Guide 6 — Batch Engine & Scheduled Jobs

This guide covers two related top-level spec fields:

spec.batchEngine — override the compute engine used for materialization
spec.cronJob — schedule periodic feast materialize-incremental (or any command) as a Kubernetes CronJob

Batch Engine (`spec.batchEngine`)

By default, Feast runs materialization using the local batch engine (in-process Python). For large feature sets you can point the operator at a Spark, Ray, or other supported engine via a Kubernetes ConfigMap.

ConfigMap format

Create a ConfigMap whose value is a YAML snippet identical to the batch_engine section of feature_store.yaml. Include the type: key and all engine-specific options:

yaml

apiVersion: v1
kind: ConfigMap
metadata:
  name: feast-batch-engine
data:
  config: |
    type: spark
    spark_conf:
      spark.master: k8s://https://kubernetes.default.svc
      spark.kubernetes.namespace: feast
      spark.kubernetes.container.image: ghcr.io/feast-dev/feast-spark:latest
      spark.executor.instances: "2"
      spark.executor.memory: 4g
      spark.driver.memory: 2g

Reference the ConfigMap from the CR:

yaml

apiVersion: feast.dev/v1
kind: FeatureStore
metadata:
  name: sample-spark
spec:
  feastProject: my_project
  batchEngine:
    configMapRef:
      name: feast-batch-engine     # ConfigMap name
    configMapKey: config           # key inside the ConfigMap (default: "config")

Engine types

`type`	Notes
`local`	Default; in-process Python, no extra infra
`spark`	Apache Spark; requires a Spark operator or standalone cluster
`ray`	Ray cluster; requires a Ray operator
`bytewax`	Bytewax streaming engine
`snowflake.engine`	Snowflake Snowpark compute

For engine-specific YAML options (Spark conf, Ray address, etc.) see the Feast SDK — Compute Engine docs.

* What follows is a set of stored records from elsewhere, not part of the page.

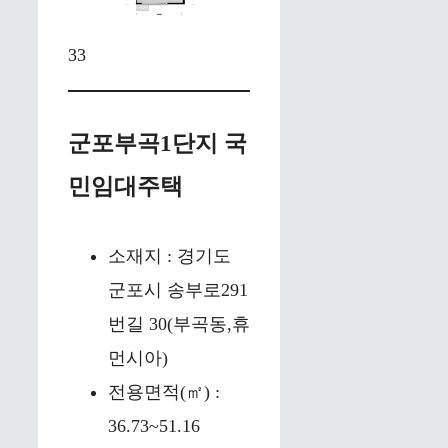
33
군포부곡1단지 국
민임대주택
소재지 : 경기도
군포시 송부로291
번길 30(부곡동,휴
먼시아)
전용면적(㎡) :
36.73~51.16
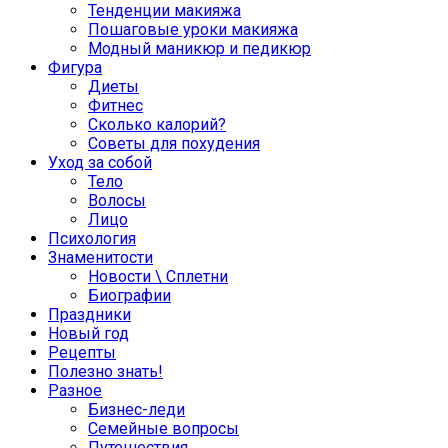
Тенденции макияжа
Пошаговые уроки макияжа
Модный маникюр и педикюр
Фигура
Диеты
Фитнес
Сколько калорий?
Советы для похудения
Уход за собой
Тело
Волосы
Лицо
Психология
Знаменитости
Новости \ Сплетни
Биографии
Праздники
Новый год
Рецепты
Полезно знать!
Разное
Бизнес-леди
Семейные вопросы
Путешествия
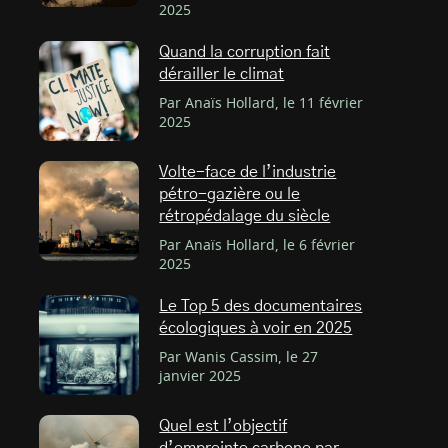
2025
Quand la corruption fait
dérailler le climat
Par Anaïs Hollard, le 11 février
2025
Volte-face de l’industrie
pétro-gazière ou le
rétropédalage du siècle
Par Anaïs Hollard, le 6 février
2025
Le Top 5 des documentaires
écologiques à voir en 2025
Par Wanis Cassim, le 27
janvier 2025
Quel est l’objectif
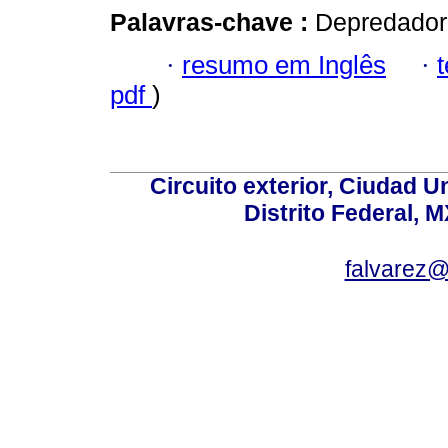
Palavras-chave :
Depredador;
·
resumo em Inglês
·
pdf
)
Circuito exterior, Ciudad U
Distrito Federal, 
falvarez@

Scheduled Materialization (`spec.cronJob`)

The operator can deploy a Kubernetes CronJob that runs feast materialize-incremental (or any custom command) on a schedule. This is the recommended way to keep your online store fresh without managing an external job scheduler.

CronJob image resolution

The CronJob container image is resolved through the following priority chain:

cronJob.containerConfigs.image in the CR — per-CronJob override
RELATED_IMAGE_CRON_JOB env var on the operator pod — cluster-wide default set by OLM/platform (default: quay.io/openshift/origin-cli:4.17)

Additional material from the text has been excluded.